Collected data
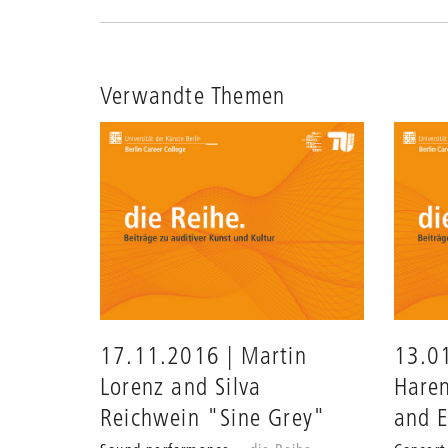
Verwandte Themen
17.11.2016 | Martin
13.01
Lorenz and Silva
Haren
Reichwein "Sine Grey"
and E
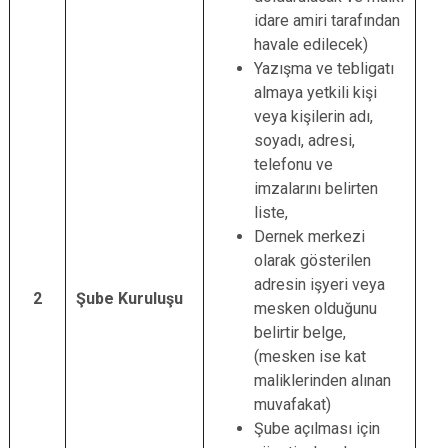
idare amiri tarafından
havale edilecek)
Yazışma ve tebligatı
almaya yetkili kişi
veya kişilerin adı,
soyadı, adresi,
telefonu ve
imzalarını belirten
liste,
Dernek merkezi
olarak gösterilen
adresin işyeri veya
2
Şube Kuruluşu
mesken olduğunu
belirtir belge,
(mesken ise kat
maliklerinden alınan
muvafakat)
Şube açılması için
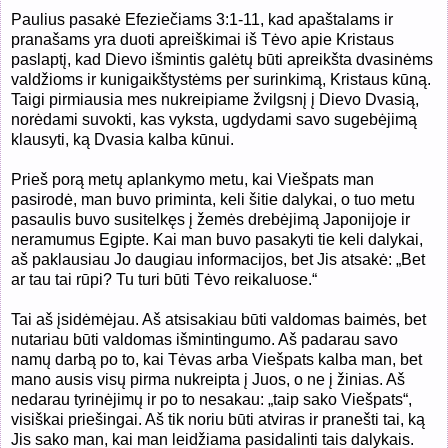
Paulius pasakė Efeziečiams 3:1-11, kad apaštalams ir
pranašams yra duoti apreiškimai iš Tėvo apie Kristaus
paslaptį, kad Dievo išmintis galėtų būti apreikšta dvasinėms
valdžioms ir kunigaikštystėms per surinkimą, Kristaus kūną.
Taigi pirmiausia mes nukreipiame žvilgsnį į Dievo Dvasią,
norėdami suvokti, kas vyksta, ugdydami savo sugebėjimą
klausyti, ką Dvasia kalba kūnui.
Prieš porą metų aplankymo metu, kai Viešpats man
pasirodė, man buvo priminta, keli šitie dalykai, o tuo metu
pasaulis buvo susitelkęs į žemės drebėjimą Japonijoje ir
neramumus Egipte. Kai man buvo pasakyti tie keli dalykai,
aš paklausiau Jo daugiau informacijos, bet Jis atsakė: „Bet
ar tau tai rūpi? Tu turi būti Tėvo reikaluose.“
Tai aš įsidėmėjau. Aš atsisakiau būti valdomas baimės, bet
nutariau būti valdomas išmintingumo. Aš padarau savo
namų darbą po to, kai Tėvas arba Viešpats kalba man, bet
mano ausis visų pirma nukreipta į Juos, o ne į žinias. Aš
nedarau tyrinėjimų ir po to nesakau: „taip sako Viešpats“,
visiškai priešingai. Aš tik noriu būti atviras ir pranešti tai, ką
Jis sako man, kai man leidžiama pasidalinti tais dalykais.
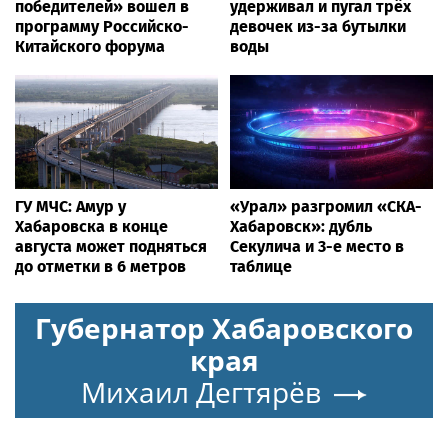
победителей» вошел в
удерживал и пугал трёх
программу Российско-
девочек из-за бутылки
Китайского форума
воды
ГУ МЧС: Амур у
«Урал» разгромил «СКА-
Хабаровска в конце
Хабаровск»: дубль
августа может подняться
Секулича и 3-е место в
до отметки в 6 метров
таблице
Губернатор Хабаровского
края
Михаил Дегтярёв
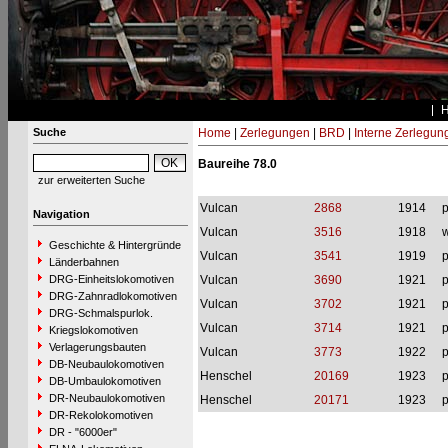
Suche
Home
|
Zerlegungen
|
BRD
|
Interne Zerlegun
Baureihe 78.0
zur erweiterten Suche
Vulcan
2868
1914
p
Navigation
Vulcan
3516
1918
w
Geschichte & Hintergründe
Vulcan
3541
1919
p
Länderbahnen
DRG-Einheitslokomotiven
Vulcan
3690
1921
p
DRG-Zahnradlokomotiven
Vulcan
3702
1921
p
DRG-Schmalspurlok.
Vulcan
3714
1921
p
Kriegslokomotiven
Verlagerungsbauten
Vulcan
3773
1922
p
DB-Neubaulokomotiven
Henschel
20169
1923
p
DB-Umbaulokomotiven
DR-Neubaulokomotiven
Henschel
20171
1923
p
DR-Rekolokomotiven
DR - "6000er"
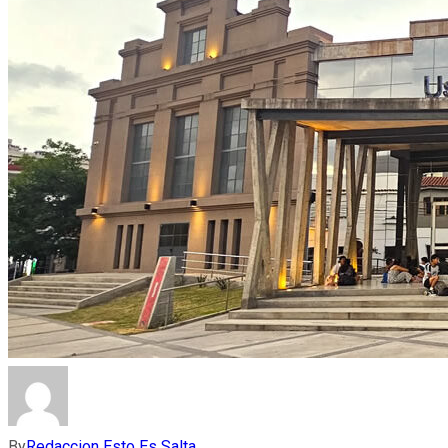
By
Redaccion Esto Es Salta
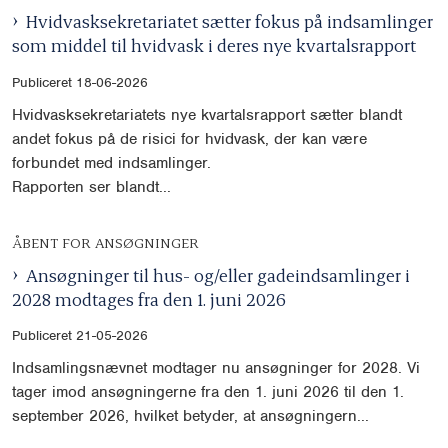
Hvidvasksekretariatet sætter fokus på indsamlinger
som middel til hvidvask i deres nye kvartalsrapport
Publiceret 18-06-2026
Hvidvasksekretariatets nye kvartalsrapport sætter blandt
andet fokus på de risici for hvidvask, der kan være
forbundet med indsamlinger.
Rapporten ser blandt...
ÅBENT FOR ANSØGNINGER
Ansøgninger til hus- og/eller gadeindsamlinger i
2028 modtages fra den 1. juni 2026
Publiceret 21-05-2026
Indsamlingsnævnet modtager nu ansøgninger for 2028. Vi
tager imod ansøgningerne fra den 1. juni 2026 til den 1.
september 2026, hvilket betyder, at ansøgningern...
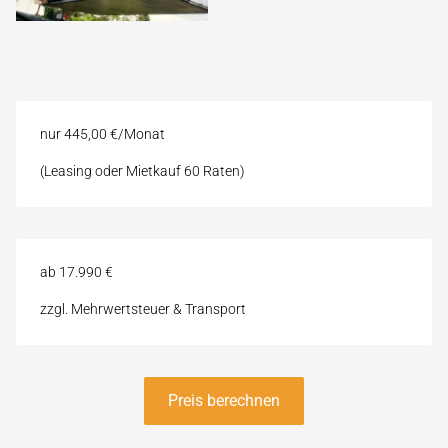
nur 445,00 €/Monat
(Leasing oder Mietkauf 60 Raten)
ab 17.990 €
zzgl. Mehrwertsteuer & Transport
Preis berechnen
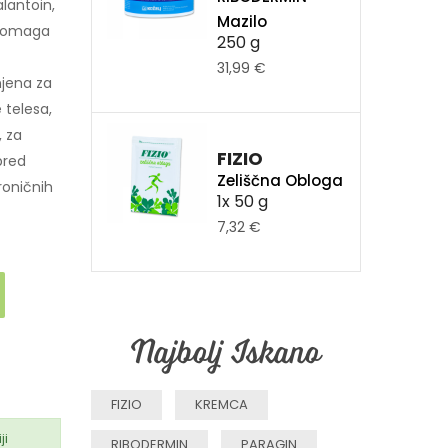
lantoin,
Mazilo
o pomaga
250 g
31,99 €
jena za
 telesa,
, za
FIZIO
pred
Zeliščna Obloga
roničnih
1x 50 g
7,32 €
Najbolj Iskano
FIZIO
KREMCA
ji
RIBODERMIN
PARAGIN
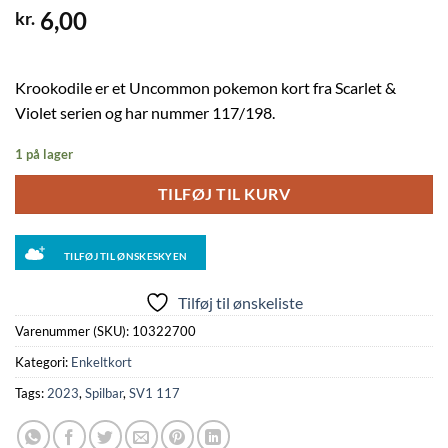
6,00
kr.
Krookodile er et Uncommon pokemon kort fra Scarlet &
Violet serien og har nummer 117/198.
1 på lager
TILFØJ TIL KURV
TILFØJ TIL ØNSKESKYEN
Tilføj til ønskeliste
Varenummer (SKU):
10322700
Kategori:
Enkeltkort
Tags:
2023
,
Spilbar
,
SV1 117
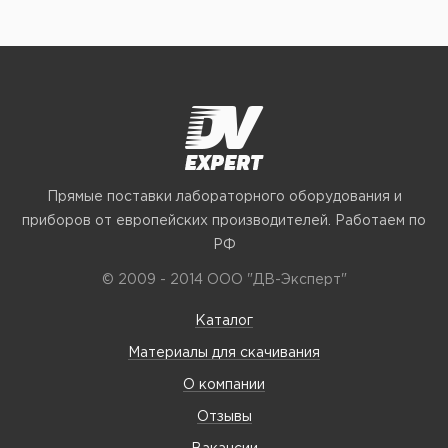
Прямые поставки лабораторного оборудования и
приборов от европейских производителей. Работаем по
РФ
© 2009 - 2014 ООО "ДВ-Эксперт"
Каталог
Материалы для скачивания
О компании
Отзывы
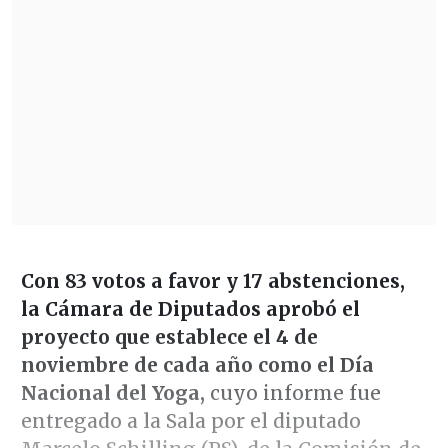
Con 83 votos a favor y 17 abstenciones,
la Cámara de Diputados aprobó el
proyecto que establece el 4 de
noviembre de cada año como el Día
Nacional del Yoga,
cuyo informe fue
entregado a la Sala por el diputado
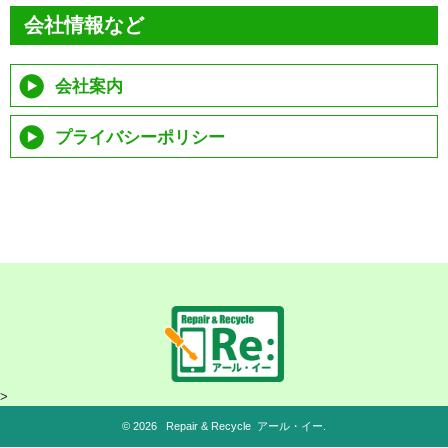
会社情報など
会社案内
プライバシーポリシー
>
© 2026 Repair & Recycle アール・イー.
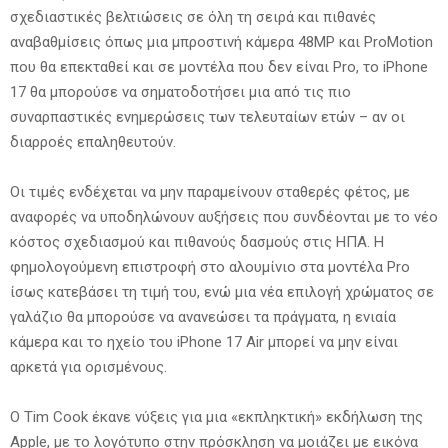
σχεδιαστικές βελτιώσεις σε όλη τη σειρά και πιθανές
αναβαθμίσεις όπως μια μπροστινή κάμερα 48MP και ProMotion
που θα επεκταθεί και σε μοντέλα που δεν είναι Pro, το iPhone
17 θα μπορούσε να σηματοδοτήσει μια από τις πιο
συναρπαστικές ενημερώσεις των τελευταίων ετών – αν οι
διαρροές επαληθευτούν.
Οι τιμές ενδέχεται να μην παραμείνουν σταθερές φέτος, με
αναφορές να υποδηλώνουν αυξήσεις που συνδέονται με το νέο
κόστος σχεδιασμού και πιθανούς δασμούς στις ΗΠΑ. Η
φημολογούμενη επιστροφή στο αλουμίνιο στα μοντέλα Pro
ίσως κατεβάσει τη τιμή του, ενώ μια νέα επιλογή χρώματος σε
γαλάζιο θα μπορούσε να ανανεώσει τα πράγματα, η ενιαία
κάμερα και το ηχείο του iPhone 17 Air μπορεί να μην είναι
αρκετά για ορισμένους.
Ο Tim Cook έκανε νύξεις για μια «εκπληκτική» εκδήλωση της
Apple, με το λογότυπο στην πρόσκληση να μοιάζει με εικόνα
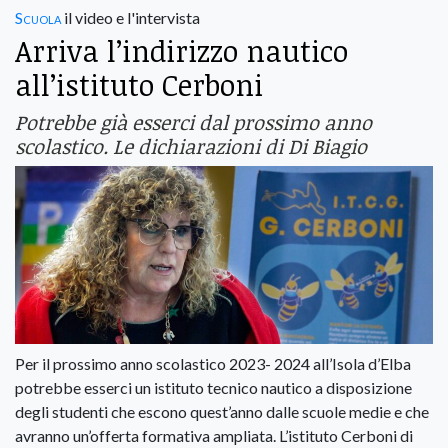
Scuola
il video e l'intervista
Arriva l’indirizzo nautico
all’istituto Cerboni
Potrebbe già esserci dal prossimo anno
scolastico. Le dichiarazioni di Di Biagio
Per il prossimo anno scolastico 2023- 2024 all’Isola d’Elba
potrebbe esserci un istituto tecnico nautico a disposizione
degli studenti che escono quest’anno dalle scuole medie e che
avranno un’offerta formativa ampliata. L’istituto Cerboni di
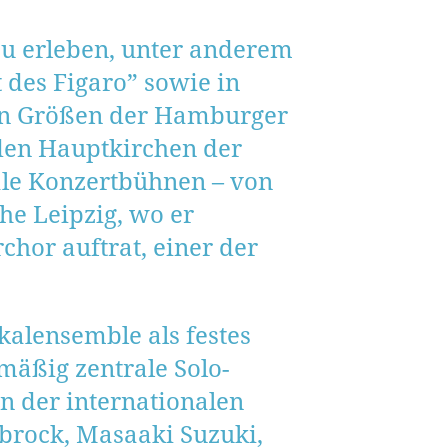
 zu erleben, unter anderem
 des Figaro” sowie in
sten Größen der Hamburger
den Hauptkirchen der
ale Konzertbühnen – von
he Leipzig, wo er
or auftrat, einer der
alensemble als festes
mäßig zentrale Solo-
n der internationalen
brock, Masaaki Suzuki,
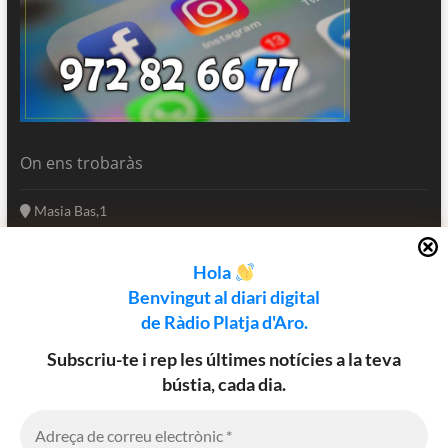
On ens trobaràs
Masia Bas,1
17250 Platja d'Aro
Girona - Catalunya
Hola
(+34) 972 82 66 77
Benvingut al diari digital
informatius@rpa.cat
de Ràdio Platja d'Aro.
www.rpa.cat
Subscriu-te i rep les últimes notícies a la teva
bústia, cada dia.
Utilitzem cookies al nostre lloc web
Facebook
Twitter
Instagram
per oferir-vos l’experiència més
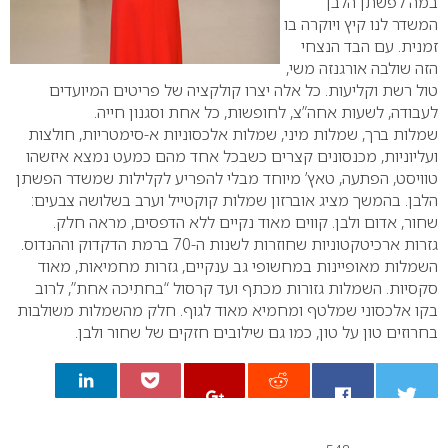
במה לפשתן הלבן
המשדר לנו קיץ ויוקרה בו
זמנית. עם הבד הנצחי
הזה שולבה אורגנזה משי,
טול רשת וקליעות. כל אלה יצרו קולקציה של פריטים המיועדים
לעבודה, לשעות אחה”צ, לחופשות, כל אחת וסגנון חייה.
שמלות ברך, שמלות מיני, שמלות אלכסוניות א-סימטריות, חולצות
ועליוניות, מכנסונים קצרים כשבכל אחד מהם כמעט נמצא איזשהו
טוויסט, הפתעה, טאץ’ מיוחד מבלי להפריע לקלילות שמשדר הפשתן
הלבן. בהמשך מציג אוברזון שמלות קוקטייל וערב בשלושה צבעים:
שחור, אדום ולבן. קווים מאוד נקיים ללא הדפסים, מראה חלק.
גזרות ארכיטקטוניות שחוזרות לשנות ה-70 ברמת הדקדוק וההנדוס.
השמלות מאופיינות במחשופי גב ענקיים, גזרות מחמיאות, מאוד
סקסיות. השמלות גזורות מכתף ועד קרסול “בחתיכה אחת”, לרוב
בקו אלכסוני שמלטף ומחמיא מאוד לגוף. חלק מהשמלות משולבות
בחרוזים טון על טון, כמו גם שילובים חזקים של שחור ולבן.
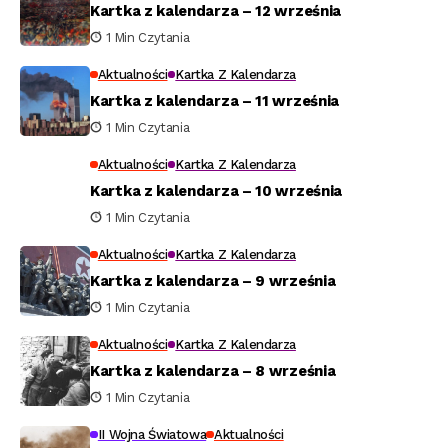
Kartka z kalendarza – 12 września
1 Min Czytania
Aktualności
Kartka Z Kalendarza
Kartka z kalendarza – 11 września
1 Min Czytania
Aktualności
Kartka Z Kalendarza
Kartka z kalendarza – 10 września
1 Min Czytania
Aktualności
Kartka Z Kalendarza
Kartka z kalendarza – 9 września
1 Min Czytania
Aktualności
Kartka Z Kalendarza
Kartka z kalendarza – 8 września
1 Min Czytania
II Wojna Światowa
Aktualności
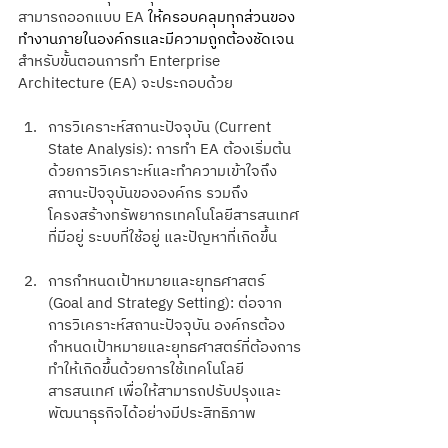
สามารถออกแบบ EA 
ให้ครอบคลุมทุกส่วนของ
ทำงานภายในองค์กรและมีความถูกต้องชัดเจน
สำหรับขั้นตอนการทำ Enterprise 
Architecture (EA) จะประกอบด้วย
การวิเคราะห์สถานะปัจจุบัน (Current 
State Analysis): การทำ EA ต้องเริ่มต้น
ด้วยการวิเคราะห์และทำความเข้าใจถึง
สถานะปัจจุบันขององค์กร รวมถึง
โครงสร้างทรัพยากรเทคโนโลยีสารสนเทศ
ที่มีอยู่ ระบบที่ใช้อยู่ และปัญหาที่เกิดขึ้น
การกำหนดเป้าหมายและยุทธศาสตร์ 
(Goal and Strategy Setting): ต่อจาก
การวิเคราะห์สถานะปัจจุบัน องค์กรต้อง
กำหนดเป้าหมายและยุทธศาสตร์ที่ต้องการ
ทำให้เกิดขึ้นด้วยการใช้เทคโนโลยี
สารสนเทศ เพื่อให้สามารถปรับปรุงและ
พัฒนาธุรกิจได้อย่างมีประสิทธิภาพ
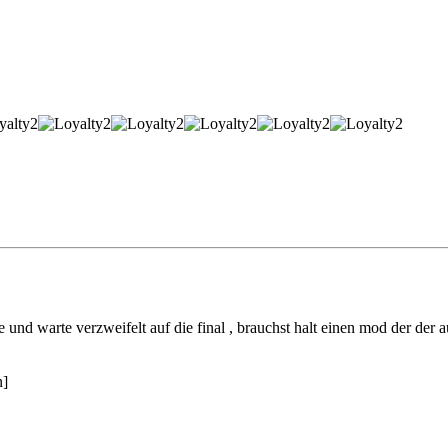
 warte verzweifelt auf die final , brauchst halt einen mod der der au
n]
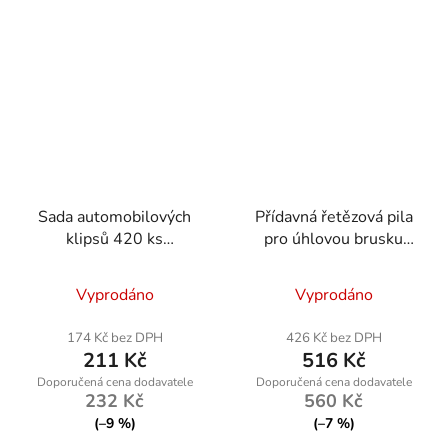
Sada automobilových
Přídavná řetězová pila
klipsů 420 ks
pro úhlovou brusku
Powermat RTKST0099
RTPAS0051
Vyprodáno
Vyprodáno
174 Kč bez DPH
426 Kč bez DPH
211 Kč
516 Kč
232 Kč
560 Kč
(–9 %)
(–7 %)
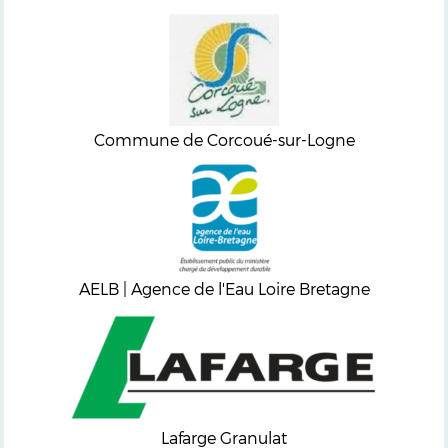
Commune de Corcoué-sur-Logne
AELB | Agence de l'Eau Loire Bretagne
Lafarge Granulat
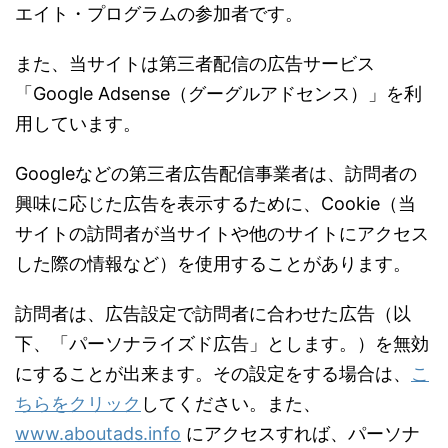
エイト・プログラムの参加者です。
また、当サイトは第三者配信の広告サービス
「Google Adsense（グーグルアドセンス）」を利
用しています。
Googleなどの第三者広告配信事業者は、訪問者の
興味に応じた広告を表示するために、Cookie（当
サイトの訪問者が当サイトや他のサイトにアクセス
した際の情報など）を使用することがあります。
訪問者は、広告設定で訪問者に合わせた広告（以
下、「パーソナライズド広告」とします。）を無効
にすることが出来ます。その設定をする場合は、
こ
ちらをクリック
してください。また、
www.aboutads.info
にアクセスすれば、パーソナ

PROBLEM STATEMENT. Starting with the line that holds "που θα επεκταθεί" and ending with the line that holds "φημολογούμενη επιστροφή στο", retype every line in the data above exactly, and nothing else.

YOUR SOLUTION.
που θα επεκταθεί και σε μοντέλα που δεν είναι Pro, το iPhone
17 θα μπορούσε να σηματοδοτήσει μια από τις πιο
συναρπαστικές ενημερώσεις των τελευταίων ετών – αν οι
διαρροές επαληθευτούν.
Οι τιμές ενδέχεται να μην παραμείνουν σταθερές φέτος, με
αναφορές να υποδηλώνουν αυξήσεις που συνδέονται με το νέο
κόστος σχεδιασμού και πιθανούς δασμούς στις ΗΠΑ. Η
φημολογούμενη επιστροφή στο αλουμίνιο στα μοντέλα Pro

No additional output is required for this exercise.